Experiment: Linesight-style RL on A01 vs ``A01_as20_long_v2``
================================================================

Experiment Overview
-------------------

This experiment compares a run trained with **Linesight-aligned** hyperparameters on the **A01** map cycle (``run_name``: ``linesight_A1``, config based on ``config_files/rl/config_linesight.yaml`` / upstream `Linesight-RL/linesight <https://github.com/Linesight-RL/linesight/tree/main/config_files>`__) against the established long-run baseline **``A01_as20_long_v2``** (default-style IQN on A01 with **``global_schedule_speed: 4``**).

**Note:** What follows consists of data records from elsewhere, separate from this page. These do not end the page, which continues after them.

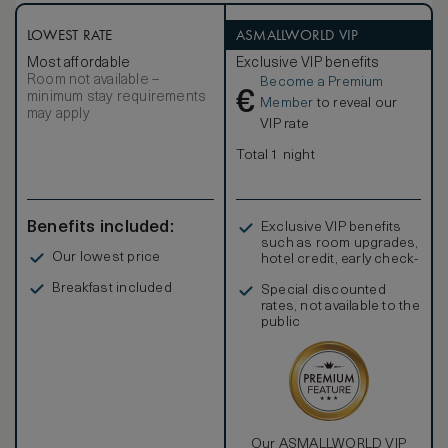
LOWEST RATE
ASMALLWORLD VIP
Most affordable
Exclusive VIP benefits
Room not available –
Become a Premium
€
minimum stay requirements
Member
to reveal our
may apply
VIP rate
Total 1 night
Benefits included:
Exclusive VIP benefits
such as room upgrades,
Our lowest price
hotel credit, early check-
in, and more
Breakfast included
Special discounted
rates, not available to the
public
Our ASMALLWORLD VIP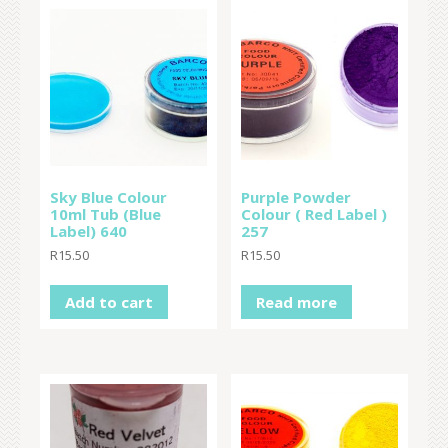
Sky Blue Colour
Purple Powder
10ml Tub (Blue
Colour ( Red Label )
Label) 640
257
R
15.50
R
15.50
Add to cart
Read more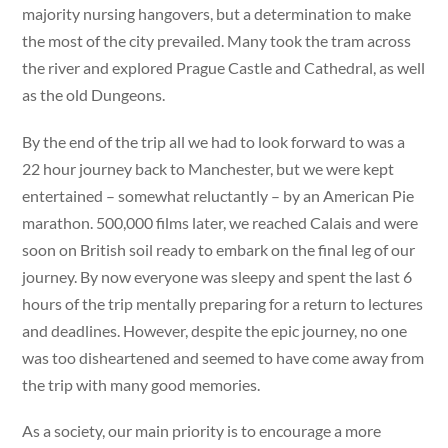
majority nursing hangovers, but a determination to make
the most of the city prevailed. Many took the tram across
the river and explored Prague Castle and Cathedral, as well
as the old Dungeons.
By the end of the trip all we had to look forward to was a
22 hour journey back to Manchester, but we were kept
entertained – somewhat reluctantly – by an American Pie
marathon. 500,000 films later, we reached Calais and were
soon on British soil ready to embark on the final leg of our
journey. By now everyone was sleepy and spent the last 6
hours of the trip mentally preparing for a return to lectures
and deadlines. However, despite the epic journey, no one
was too disheartened and seemed to have come away from
the trip with many good memories.
As a society, our main priority is to encourage a more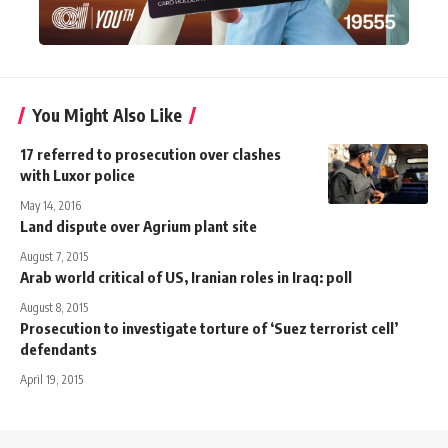
You Might Also Like
17 referred to prosecution over clashes
with Luxor police
May 14, 2016
Land dispute over Agrium plant site
August 7, 2015
Arab world critical of US, Iranian roles in Iraq: poll
August 8, 2015
Prosecution to investigate torture of ‘Suez terrorist cell’
defendants
April 19, 2015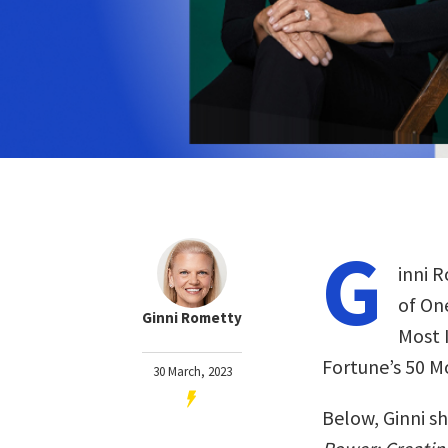
G
inni 
of On
Ginni Rometty
Most 
Fortune’s 50 M
30 March, 2023
Below, Ginni s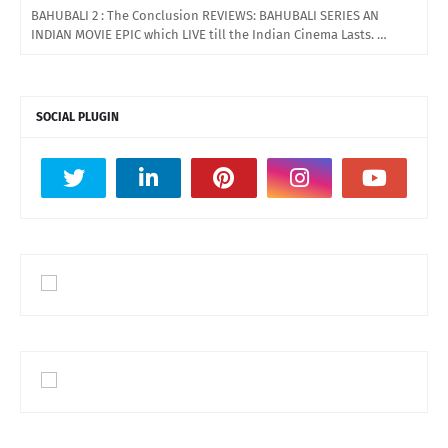
BAHUBALI 2 : The Conclusion REVIEWS: BAHUBALI SERIES AN
INDIAN MOVIE EPIC which LIVE till the Indian Cinema Lasts. …
SOCIAL PLUGIN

**Goal:** See whether the upstream Linesight recipe (160x120 CNN, IQN embedding 64, no DDQN, vanilla IQN without BTR, ``weight_decay_lr_ratio: 0.02``, ``global_schedule_speed: 1``, etc.) matches or beats the tuned Rulka long baseline on **best A01 time**, **robust eval**, and **stability** (mean time, finish rate), when both use **batch 4096** and the **same A01 map and reference line**, but see **map_cycle repeats** below (not identical sampling mix).

**Important:** This is **not** a single-parameter ablation. Differences include **schedule speed**, **vision resolution**, **IQN / target-update settings**, **exploration schedules**, **reward shaping** (engineered slide bonuses and ``final_speed_reward_as_if_duration_s`` on v2 only), **map_cycle exploration repeat** (**4** vs **64** per cycle block for ``linesight_A1`` vs v2; see Configuration Changes), **performance block** (``running_speed``, network broadcast cadence; **same** ``gpu_collectors_count`` and **``max_rollout_queue_size``** in both snapshots), and **BTR** (explicitly off on ``linesight_A1``; v2 snapshot has **no** ``btr:`` section and used the codebase defaults at run time — historically the tuned stack with DDQN / smaller CNN, not the Linesight vanilla recipe).

Results
-------

**Primary outcome:** On **saved best A01 time** from ``accumulated_stats.joblib``, **``A01_as20_long_v2`` remains better**: **24.150 s** (``24150`` ms) vs **24.510 s** (``24510`` ms) for ``linesight_A1``.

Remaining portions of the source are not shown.